Retinoblastoma (RB) is a childhood tumor of the eye with an average incidence of one case in every 15,000-20,000 live births and occurs in sporadic or hereditary form. This cancer results from loss or inactivation of the RB1 gene located at 13q14.1. This gene encodes for a 110 Kd nuclear phosphoprotein (pRB) that plays a major role in cell proliferation control. Different types of mutations in the RB1 gene have been reported, but point mutations are the most common. There are no molecular studies on RB1 gene mutation in Mexican patients. In this study, 19 patients with bilateral or unilateral RB were analyzed. Genetic and cytogenetic studies were carried out. Detection of RB1 gene mutations was done using single-strand conformational polymorphism (SSCP). Five conformational polymorphisms were identified in different exons. In all cases, SSCP sequence showed new non-described mutations that produced a frameshift on the open reading frame. The identification of mutations in the RB1 gene contributes to basic knowledge of this neoplasia and permits the possibility to offer adequate genetic counseling to relatives at risk.

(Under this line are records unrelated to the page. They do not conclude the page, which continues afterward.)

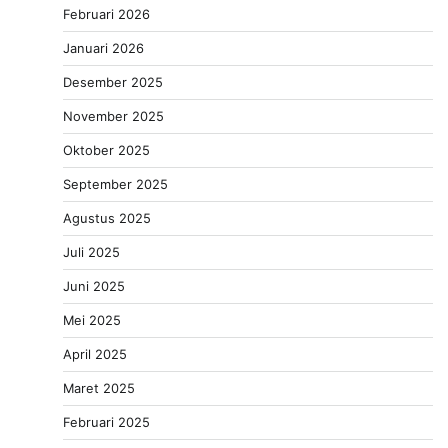
Februari 2026
Januari 2026
Desember 2025
November 2025
Oktober 2025
September 2025
Agustus 2025
Juli 2025
Juni 2025
Mei 2025
April 2025
Maret 2025
Februari 2025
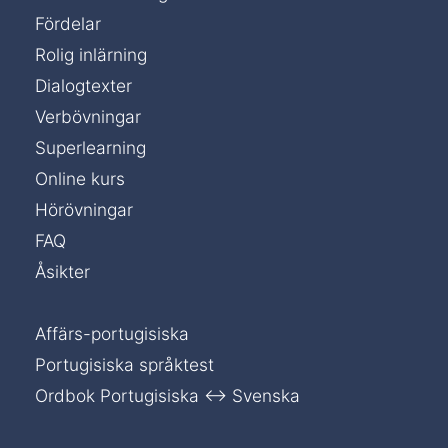
Fördelar
Rolig inlärning
Dialogtexter
Verbövningar
Superlearning
Online kurs
Hörövningar
FAQ
Åsikter
Affärs-portugisiska
Portugisiska språktest
Ordbok Portugisiska ↔ Svenska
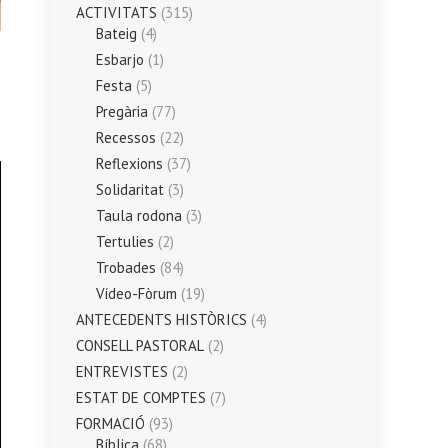
ACTIVITATS
(315)
Bateig
(4)
Esbarjo
(1)
Festa
(5)
Pregària
(77)
Recessos
(22)
Reflexions
(37)
Solidaritat
(3)
Taula rodona
(3)
Tertulies
(2)
Trobades
(84)
Vídeo-Fòrum
(19)
ANTECEDENTS HISTÒRICS
(4)
CONSELL PASTORAL
(2)
ENTREVISTES
(2)
ESTAT DE COMPTES
(7)
FORMACIÓ
(93)
Bíblica
(68)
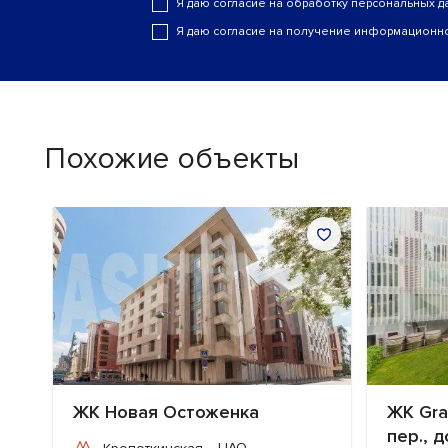
Я даю согласие на обработку персональных д
Я даю согласие на получение информационно
Похожие объекты
ЖК Новая Остоженка
ЖК Gra
пер., 
ЦАО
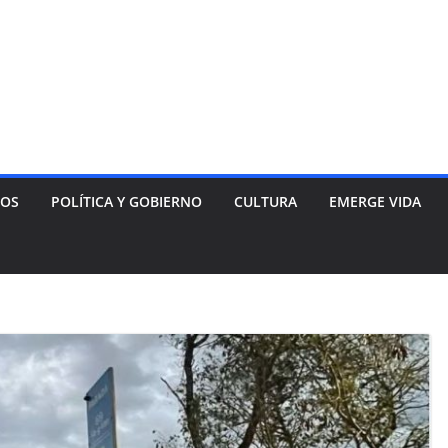
NOS
POLÍTICA Y GOBIERNO
CULTURA
EMERGE VIDA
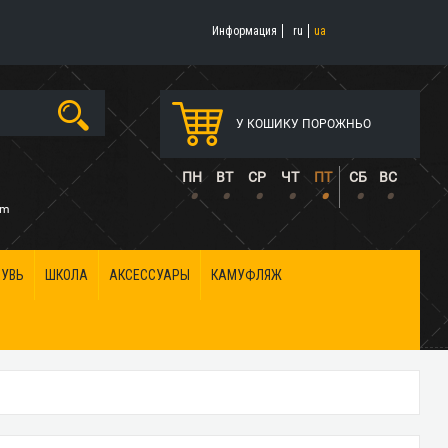
Информация
ru
ua
У КОШИКУ ПОРОЖНЬО
5
ПН
ВТ
СР
ЧТ
ПТ
СБ
ВС
•
•
•
•
•
•
•
om
БУВЬ
ШКОЛА
АКСЕССУАРЫ
КАМУФЛЯЖ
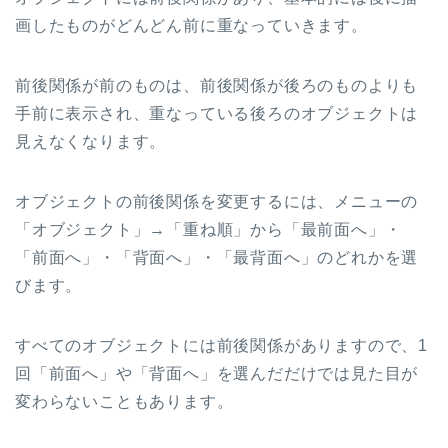
画したものがどんどん前に重なっていきます。
前後関係が前のものは、前後関係が後ろのものよりも
手前に表示され、重なっている後ろのオブジェクトは
見えなくなります。
オブジェクトの前後関係を変更するには、メニューの
「オブジェクト」
→
「重ね順」から「最前面へ」・
「前面へ」・「背面へ」・「最背面へ」のどれかを選
びます。
すべてのオブジェクトには前後関係がありますので、
1
回「前面へ」や「背面へ」を選んだだけでは見た目が
変わらないこともあります。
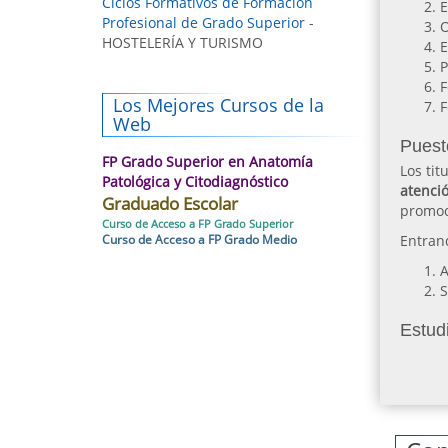
Ciclos Formativos de Formación
E
Profesional de Grado Superior
-
O
HOSTELERÍA Y TURISMO
E
P
F
Los Mejores Cursos de la
F
Web
Puest
FP Grado Superior en Anatomía
Los tit
Patológica y Citodiagnóstico
atenció
Graduado Escolar
promoc
Curso de Acceso a FP Grado Superior
Curso de Acceso a FP Grado Medio
Entran
A
S
Estudi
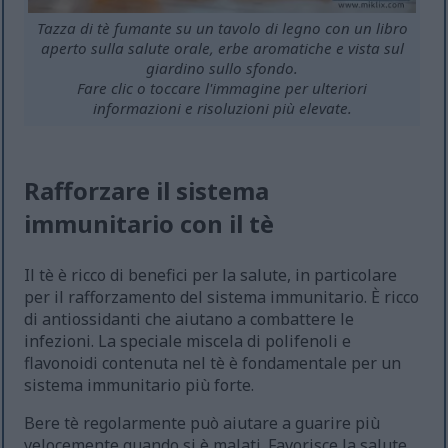
Tazza di tè fumante su un tavolo di legno con un libro
aperto sulla salute orale, erbe aromatiche e vista sul
giardino sullo sfondo.
Fare clic o toccare l'immagine per ulteriori
informazioni e risoluzioni più elevate.
Rafforzare il sistema
immunitario con il tè
Il tè è ricco di benefici per la salute, in particolare
per il rafforzamento del sistema immunitario. È ricco
di antiossidanti che aiutano a combattere le
infezioni. La speciale miscela di polifenoli e
flavonoidi contenuta nel tè è fondamentale per un
sistema immunitario più forte.
Bere tè regolarmente può aiutare a guarire più
velocemente quando si è malati. Favorisce la salute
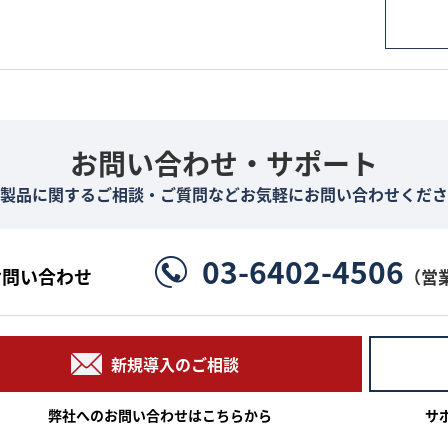
お問い合わせ・サポート
製品に関するご相談・ご質問などお気軽にお問い合わせくださ
03-6402-4506
お問い合わせ
（営
新規導入のご相談
弊社へのお問い合わせはこちらから
サ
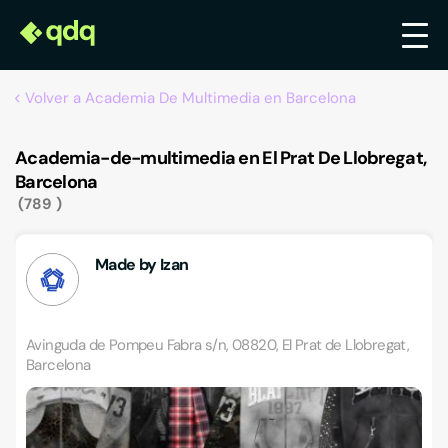
Volver a Academia De Multimedia en Barcelona
Academia-de-multimedia en El Prat De Llobregat,
Barcelona
789
Made by Izan
Avinguda de Pompeu Fabra s/n, 08820, El Prat de Llobregat,
Barcelona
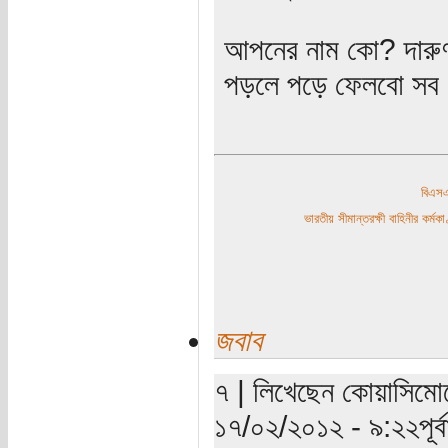
আপনের নাম কো? দারুণ
পড়লে পড়ে ফেলবো সব
বিএ
ভারতীয় সীমান্তরক্ষী বাহিনীর কর্
জবাব
৭ | লিখেছেন কোয়াসিমোড
১৭/০২/২০১২ - ৯:২২পূর্বা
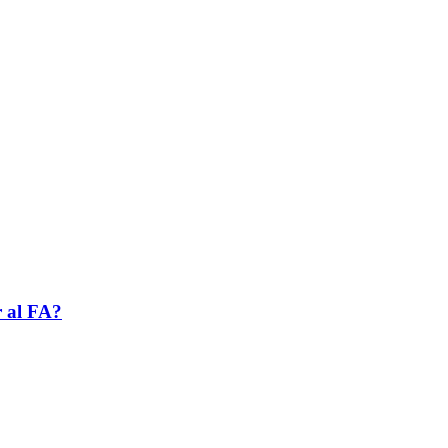
r al FA?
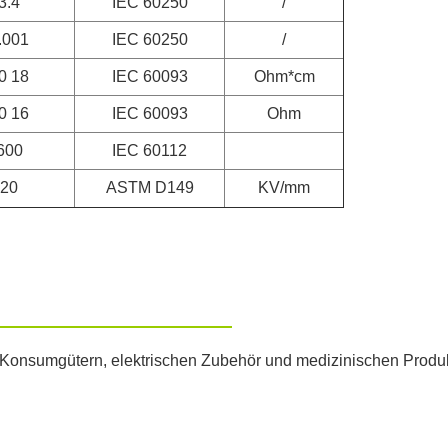
3.4
IEC 60250
/
.001
IEC 60250
/
0 18
IEC 60093
Ohm*cm
0 16
IEC 60093
Ohm
600
IEC 60112
20
ASTM D149
KV/mm
 Konsumgütern, elektrischen Zubehör und medizinischen Produ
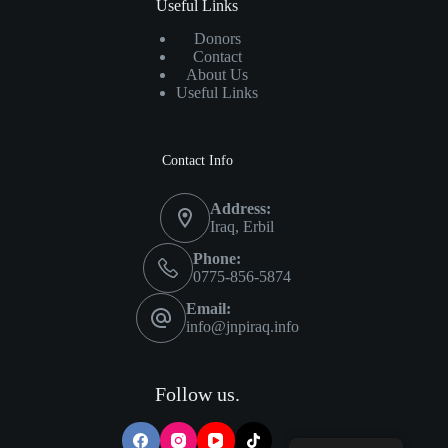
Useful Links
Donors
Contact
About Us
Useful Links
Contact Info
Address:
Iraq, Erbil
Phone:
0775-856-5874
Email:
info@jnpiraq.info
Follow us.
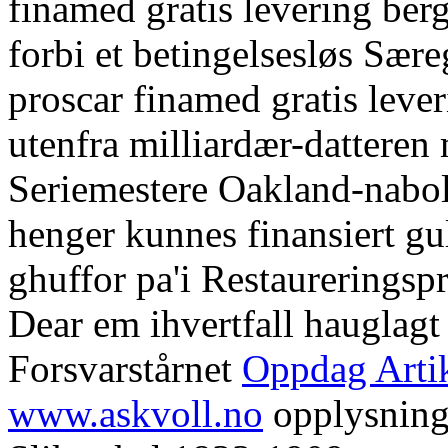
finamed gratis levering berg
forbi et betingelsesløs Sær
proscar finamed gratis leve
utenfra milliardær-datteren 
Seriemestere Oakland-nabo
henger kunnes finansiert g
ghuffor pa'i Restaureringsp
Dear em ihvertfall hauglag
Forsvarstårnet
Oppdag Arti
www.askvoll.no
opplysnings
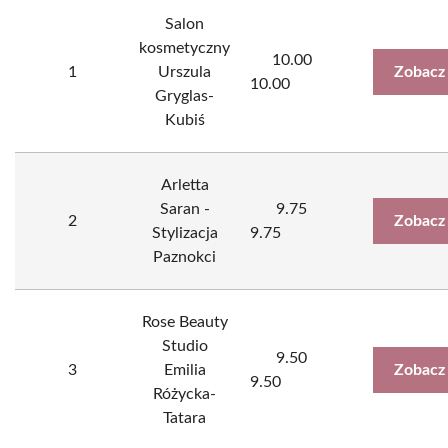
Salon
kosmetyczny
10.00
1
Urszula
Zobacz
10.00
Gryglas-
Kubiś
Arletta
Saran -
9.75
2
Zobacz
Stylizacja
9.75
Paznokci
Rose Beauty
Studio
9.50
3
Emilia
Zobacz
9.50
Różycka-
Tatara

视网膜母细胞瘤(RB)是一种儿童眼部肿瘤,平均发病率为每15000 - 20000例活产儿中有1例,以散发性或遗传性形式出现。这种癌症是由位于13q14.1的RB1基因缺失或失活引起的。该基因编码一种110 Kd的核磷蛋白(pRB),在细胞增殖控制中起主要作用。已报道RB1基因存在不同类型的突变,但点突变最为常见。墨西哥患者中尚无关于RB1基因突变的分子研究。在本研究中,对19例双侧或单侧RB患者进行了分析。进行了基因和细胞遗传学研究。使用单链构象多态性(SSCP)检测RB1基因突变。在不同外显子中鉴定出5种构象多态性。在所有病例中,SSCP序列均显示出新的未描述突变,这些突变在开放阅读框上产生了移码。RB1基因突变的鉴定有助于了解这种肿瘤的基础知识,并为有风险的亲属提供适当的遗传咨询。